Non­fic­tion

Far From the Tree: Par­ents, Chil­dren and the Search for Identity

Andrew Solomon
  • From the Publisher
December 12, 2013

As a gay child of straight par­ents, Andrew Solomon was born with a con­di­tion that was con­sid­ered an ill­ness, but it became a cor­ner­stone of his iden­ti­ty. While report­ing on the explo­sion of Deaf pride in the 1990s, he began to con­sid­er ill­ness and iden­ti­ty as a con­tin­u­um with shift­ing bound­aries. Spurred by the dis­abil­i­ty-rights move­ment and empow­ered by the Inter­net, com­mu­ni­ties with such hor­i­zon­tal iden­ti­ties” are chal­leng­ing expec­ta­tions and norms.

Their sto­ries begin in fam­i­lies cop­ing with extreme dif­fer­ence: dwarfism, Down syn­drome, autism, mul­ti­ple severe dis­abil­i­ties, or prodi­gious genius; chil­dren con­ceived in rape, or who iden­ti­fy as trans­gen­der; chil­dren who devel­op schiz­o­phre­nia or com­mit seri­ous crimes. The adage asserts that the apple doesn’t fall far from the tree, but in Solomon’s explo­rations, some apples fall on the oth­er side of the world.

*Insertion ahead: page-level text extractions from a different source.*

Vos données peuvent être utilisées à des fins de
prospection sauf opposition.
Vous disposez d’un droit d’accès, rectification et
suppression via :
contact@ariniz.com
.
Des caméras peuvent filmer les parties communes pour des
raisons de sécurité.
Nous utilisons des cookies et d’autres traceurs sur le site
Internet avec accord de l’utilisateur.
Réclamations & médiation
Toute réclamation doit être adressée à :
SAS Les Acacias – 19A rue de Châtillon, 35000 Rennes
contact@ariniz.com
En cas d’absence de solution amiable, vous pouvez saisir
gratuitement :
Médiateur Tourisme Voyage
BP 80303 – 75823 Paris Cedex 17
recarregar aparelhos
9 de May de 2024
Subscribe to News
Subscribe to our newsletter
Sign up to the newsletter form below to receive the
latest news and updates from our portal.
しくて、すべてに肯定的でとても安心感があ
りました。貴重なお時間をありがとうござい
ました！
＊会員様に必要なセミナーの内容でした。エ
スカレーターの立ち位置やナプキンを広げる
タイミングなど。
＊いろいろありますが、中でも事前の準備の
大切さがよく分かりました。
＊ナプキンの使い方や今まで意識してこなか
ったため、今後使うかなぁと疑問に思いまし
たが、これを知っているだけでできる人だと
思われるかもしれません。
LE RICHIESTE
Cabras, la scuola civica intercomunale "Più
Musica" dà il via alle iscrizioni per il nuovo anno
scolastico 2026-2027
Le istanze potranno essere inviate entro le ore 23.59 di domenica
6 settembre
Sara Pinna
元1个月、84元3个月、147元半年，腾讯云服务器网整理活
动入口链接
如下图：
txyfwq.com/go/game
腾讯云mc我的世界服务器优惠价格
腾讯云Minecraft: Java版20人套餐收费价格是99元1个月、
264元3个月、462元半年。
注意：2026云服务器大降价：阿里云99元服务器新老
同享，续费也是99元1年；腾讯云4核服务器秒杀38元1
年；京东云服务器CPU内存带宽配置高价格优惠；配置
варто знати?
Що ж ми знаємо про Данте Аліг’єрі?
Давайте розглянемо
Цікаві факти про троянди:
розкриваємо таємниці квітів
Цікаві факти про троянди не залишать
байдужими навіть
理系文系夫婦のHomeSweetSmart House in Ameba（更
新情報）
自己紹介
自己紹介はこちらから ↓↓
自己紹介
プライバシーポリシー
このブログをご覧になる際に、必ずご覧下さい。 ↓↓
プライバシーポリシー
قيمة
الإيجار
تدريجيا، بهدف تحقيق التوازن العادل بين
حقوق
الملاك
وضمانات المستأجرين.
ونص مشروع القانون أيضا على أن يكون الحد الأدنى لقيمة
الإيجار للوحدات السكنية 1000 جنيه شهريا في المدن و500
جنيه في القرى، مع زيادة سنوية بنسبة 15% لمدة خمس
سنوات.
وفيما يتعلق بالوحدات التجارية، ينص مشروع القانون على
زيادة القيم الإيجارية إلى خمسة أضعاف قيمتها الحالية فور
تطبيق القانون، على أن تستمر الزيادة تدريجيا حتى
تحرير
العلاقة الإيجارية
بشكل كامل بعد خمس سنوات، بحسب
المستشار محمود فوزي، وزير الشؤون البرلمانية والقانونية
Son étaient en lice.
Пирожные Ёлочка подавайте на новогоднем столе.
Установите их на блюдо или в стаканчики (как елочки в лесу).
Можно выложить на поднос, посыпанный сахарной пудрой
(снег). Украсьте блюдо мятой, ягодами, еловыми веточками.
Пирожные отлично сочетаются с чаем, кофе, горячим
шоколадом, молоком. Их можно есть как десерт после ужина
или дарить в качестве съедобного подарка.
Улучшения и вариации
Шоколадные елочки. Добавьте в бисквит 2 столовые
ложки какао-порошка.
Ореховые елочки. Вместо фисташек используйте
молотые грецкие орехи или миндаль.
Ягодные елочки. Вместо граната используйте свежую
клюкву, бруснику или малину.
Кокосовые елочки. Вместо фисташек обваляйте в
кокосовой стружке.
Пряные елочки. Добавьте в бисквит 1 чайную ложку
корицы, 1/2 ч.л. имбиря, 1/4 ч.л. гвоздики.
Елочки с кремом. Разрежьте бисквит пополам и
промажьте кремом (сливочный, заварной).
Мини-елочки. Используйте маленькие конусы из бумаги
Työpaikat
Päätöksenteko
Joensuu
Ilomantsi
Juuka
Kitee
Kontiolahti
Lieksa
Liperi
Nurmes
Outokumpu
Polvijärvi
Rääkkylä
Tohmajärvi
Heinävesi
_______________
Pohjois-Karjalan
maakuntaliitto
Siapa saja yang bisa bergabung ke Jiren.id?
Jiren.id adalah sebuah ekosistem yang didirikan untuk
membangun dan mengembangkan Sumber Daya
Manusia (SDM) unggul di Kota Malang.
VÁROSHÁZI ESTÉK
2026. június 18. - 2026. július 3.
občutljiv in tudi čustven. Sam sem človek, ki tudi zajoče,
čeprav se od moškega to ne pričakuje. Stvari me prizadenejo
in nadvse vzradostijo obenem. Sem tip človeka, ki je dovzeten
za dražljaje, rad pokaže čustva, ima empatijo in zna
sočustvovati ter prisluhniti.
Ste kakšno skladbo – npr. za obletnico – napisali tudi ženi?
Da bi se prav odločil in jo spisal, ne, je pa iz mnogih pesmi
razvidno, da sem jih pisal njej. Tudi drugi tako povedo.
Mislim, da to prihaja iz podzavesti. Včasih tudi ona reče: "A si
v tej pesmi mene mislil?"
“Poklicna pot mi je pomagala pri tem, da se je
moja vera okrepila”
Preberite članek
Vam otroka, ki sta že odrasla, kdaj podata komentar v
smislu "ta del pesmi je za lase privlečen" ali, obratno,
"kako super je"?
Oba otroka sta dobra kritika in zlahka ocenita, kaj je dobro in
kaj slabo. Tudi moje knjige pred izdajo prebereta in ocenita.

For ten years, inter­view­ing more than 250 fam­i­lies, Solomon has observed not just how some fam­i­lies learn to deal with excep­tion­al chil­dren, but also how they find pro­found mean­ing in doing so. An utter­ly orig­i­nal thinker, Solomon mines the elo­quence of ordi­nary peo­ple who have some­how sum­moned hope and courage in the face of heart­break­ing prej­u­dice and almost unimag­in­able difficulty.

Far from the Tree is a mas­ter­piece that will rat­tle our prej­u­dices, ques­tion our poli­cies, and inspire our under­stand­ing of the rela­tion­ship between ill­ness and iden­ti­ty. Above all, it will renew and deep­en our grat­i­tude for the her­culean reach of parental love.